Organizacja broniąca praw właścicieli broni palnej chce udostępnić darmowe strzelby mieszkańcom niebezpiecznych rejonów Chicago. Armed Citizen Project uważa, że nasze miasto będzie bezpieczniejsze, jeśli powiększy się liczba chicagowian posiadających broń.
Mająca siedzibę w Teksasie ACP poinformowała o swoim kontrowersyjnym planie podczas dorocznej konwencji stowarzyszenia strzeleckiego National Rifle Association – informuje lokalna telewizja FOX. Jak podkreśliła ACP, jej priorytetem jest uzbrojenie mieszkańców Nowego Jorku i Chicago.
ACP daje bezpłatną broń kwalifikującym się osobom, które zarejestrują się w jej programie.
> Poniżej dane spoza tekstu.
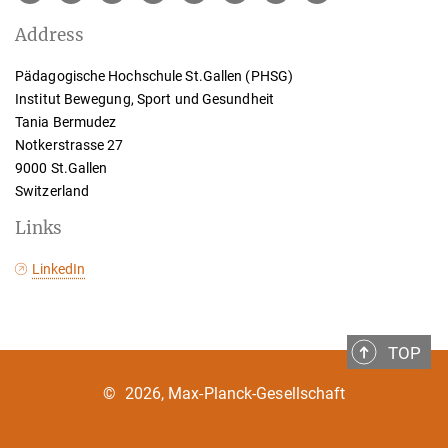
Address
Pädagogische Hochschule St.Gallen (PHSG)
Institut Bewegung, Sport und Gesundheit
Tania Bermudez
Notkerstrasse 27
9000 St.Gallen
Switzerland
Links
LinkedIn
TOP
©
2026, Max-Planck-Gesellschaft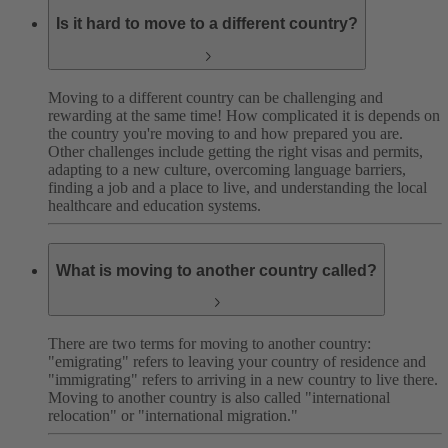
Is it hard to move to a different country?
Moving to a different country can be challenging and
rewarding at the same time! How complicated it is depends on
the country you're moving to and how prepared you are.
Other challenges include getting the right visas and permits,
adapting to a new culture, overcoming language barriers,
finding a job and a place to live, and understanding the local
healthcare and education systems.
What is moving to another country called?
There are two terms for moving to another country:
"emigrating" refers to leaving your country of residence and
"immigrating" refers to arriving in a new country to live there.
Moving to another country is also called "international
relocation" or "international migration."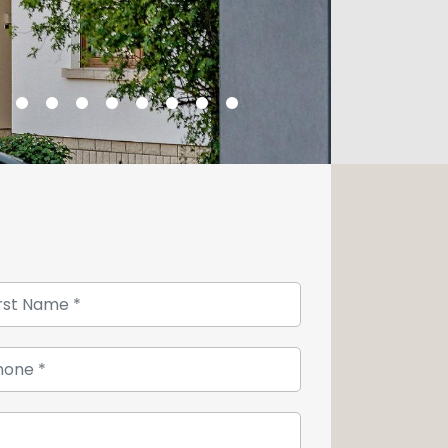
s house of character, the night space
ul bedrooms and a bathroom are
tairs to the converted attic, where you
 of which is currently used as an
a basement has a laundry room and
asement also gives you access to the
vely green garden.
ttom of the garden offers you an
your various tools. Lovers of gardening
make a visit, do not hesitate to
 26 54 17 17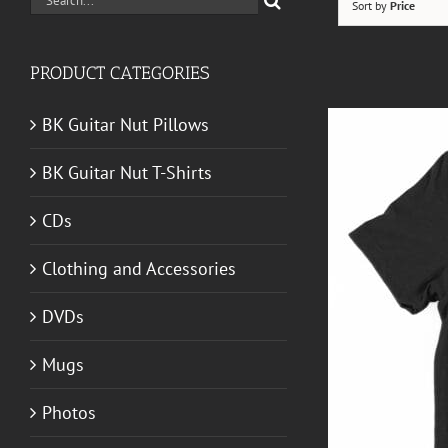
Sort by
Price
for:
PRODUCT CATEGORIES
BK Guitar Nut Pillows
BK Guitar Nut T-Shirts
CDs
Clothing and Accessories
DVDs
Mugs
T GUITAR NUT TEES
/
DETAILS
Photos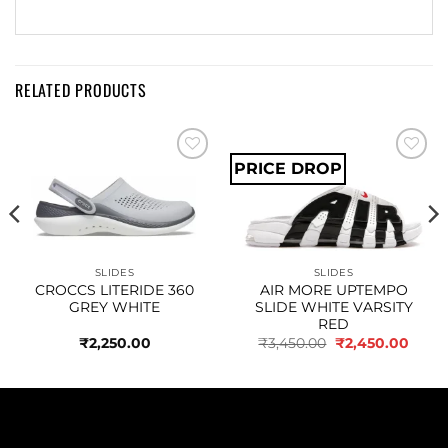
RELATED PRODUCTS
PRICE DROP
Add to
Add to
wishlist
wishlist
SLIDES
SLIDES
CROCCS LITERIDE 360
AIR MORE UPTEMPO
GREY WHITE
SLIDE WHITE VARSITY
RED
Original
Curre
₹
2,250.00
₹
3,450.00
₹
2,450.00
price
price
was:
is:
₹3,450.00.
₹2,45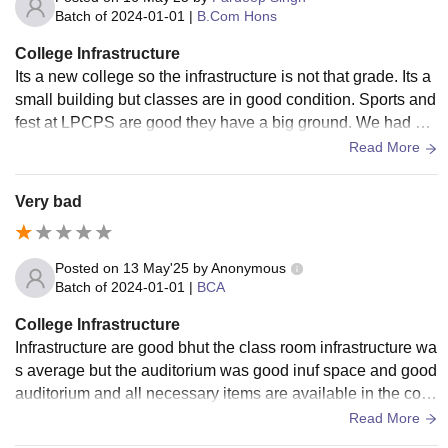
Batch of
2024-01-01
|
B.Com Hons
College Infrastructure
Its a new college so the infrastructure is not that grade. Its a
small building but classes are in good condition. Sports and
fest at LPCPS are good they have a big ground. We had a c
ultural fest Xenium where students of different countries part
Read More
icipated
Very bad
Posted on
13 May'25
by
Anonymous
Batch of
2024-01-01
|
BCA
College Infrastructure
Infrastructure are good bhut the class room infrastructure wa
s average but the auditorium was good inuf space and good
auditorium and all necessary items are available in the colle
ge bhut not all class are smart class
Read More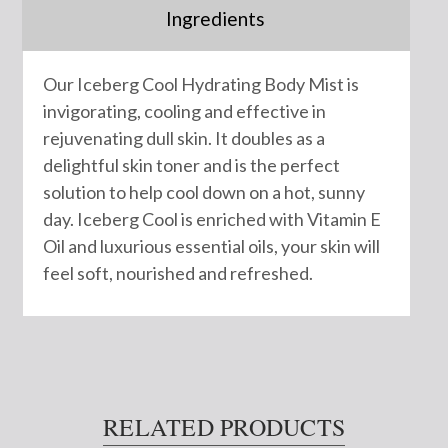
Ingredients
Our Iceberg Cool Hydrating Body Mist is
invigorating, cooling and effective in
rejuvenating dull skin. It doubles as a
delightful skin toner and is the perfect
solution to help cool down on a hot, sunny
day. Iceberg Cool is enriched with Vitamin E
Oil and luxurious essential oils, your skin will
feel soft, nourished and refreshed.
RELATED PRODUCTS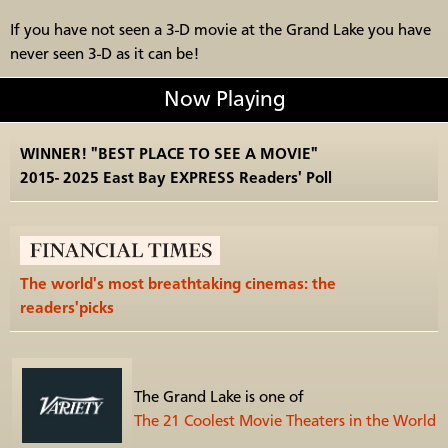
If you have not seen a 3-D movie at the Grand Lake you have
never seen 3-D as it can be!
Now Playing
WINNER! "BEST PLACE TO SEE A MOVIE"
2015- 2025 East Bay EXPRESS Readers' Poll
The world's most breathtaking cinemas: the
readers'picks
The Grand Lake is one of
The 21 Coolest Movie Theaters in the World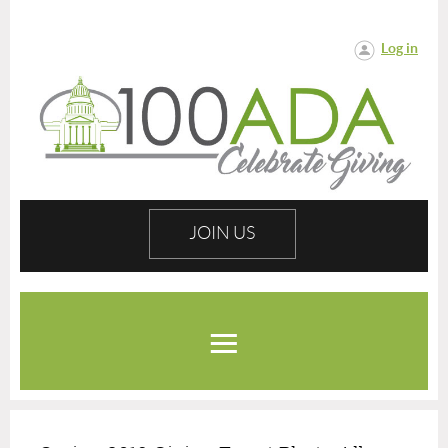
Log in
JOIN US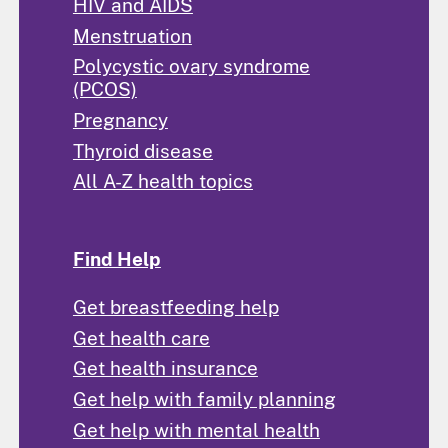
HIV and AIDS
Menstruation
Polycystic ovary syndrome
(PCOS)
Pregnancy
Thyroid disease
All A-Z health topics
Find Help
Get breastfeeding help
Get health care
Get health insurance
Get help with family planning
Get help with mental health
Organizacja już rozdała 25 strzelb w Houston i Tucson osobom, które uważa za najbardziej narażone na niebezpieczeństwo, między innymi samotnym matkom.
Przypomnijmy, że szef chicagowskiej policji Garry McCarthy zawsze twierdził, że przestępczość w mieście można obniżyć tylko poprzez redukcję, a nie zwiększenie liczby dostępnej broni.
Inny pomysł na bezpieczeóstwo w mieście ma organizacja Armed Citizen Project, która przekonuje, że broń palna zapobiega przestępczości. ACP analizuje statystyki przestępczości i przepisy obowiązujące w danej miejscowości, zanim podejmie decyzję o udostępnieniu darmowych strzelb. Również w Chicago przeprowadzi taką weryfikację, by upewnić się, że rozdawanie broni będzie legalne. Jeśli sprawdzian wypadnie zadowalająco dla ACP, to już pod koniec roku będzie można wejść w posiadanie bezpłatnej broni.
Założycielem ACP jest Kyle Coplen, który wychował się w pobliskiej Chicago Indianie. Organizacja zabiega aktywnie o donacje w postaci broni i funduszy, by realizować swoje programy.
Ze wstępnych sondaży wynika, że niektórzy chicagowianie byliby zainteresowani otrzymaniem
darmowej broni.
(ao)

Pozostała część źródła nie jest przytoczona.